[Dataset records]
◆ ◆ ◆ ◆ ◆

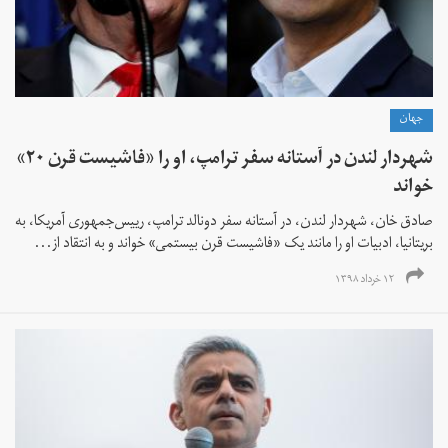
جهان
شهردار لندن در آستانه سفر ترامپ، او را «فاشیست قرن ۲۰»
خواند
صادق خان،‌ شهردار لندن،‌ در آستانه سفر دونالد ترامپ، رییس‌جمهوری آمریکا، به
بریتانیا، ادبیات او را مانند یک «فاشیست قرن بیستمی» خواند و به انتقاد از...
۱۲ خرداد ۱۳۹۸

◆ ◆ ◆ ◆ ◆

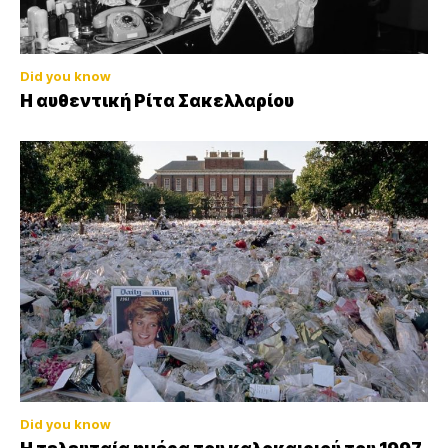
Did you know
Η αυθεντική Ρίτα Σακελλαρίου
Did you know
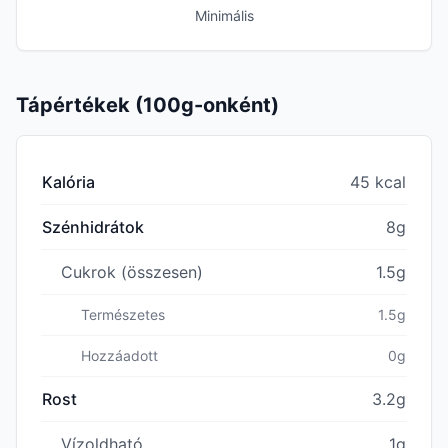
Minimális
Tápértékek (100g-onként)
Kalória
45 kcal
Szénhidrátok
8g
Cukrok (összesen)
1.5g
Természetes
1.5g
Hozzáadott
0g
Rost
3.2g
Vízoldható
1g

◆ ◆ ◆ ◆ ◆

» **Exercise aim**:
For each line above that includes "شهردار", copy the line.

» **Response area**:
شهردار لندن در آستانه سفر ترامپ، او را «فاشیست قرن ۲۰»
صادق خان،‌ شهردار لندن،‌ در آستانه سفر دونالد ترامپ، رییس‌جمهوری آمریکا، به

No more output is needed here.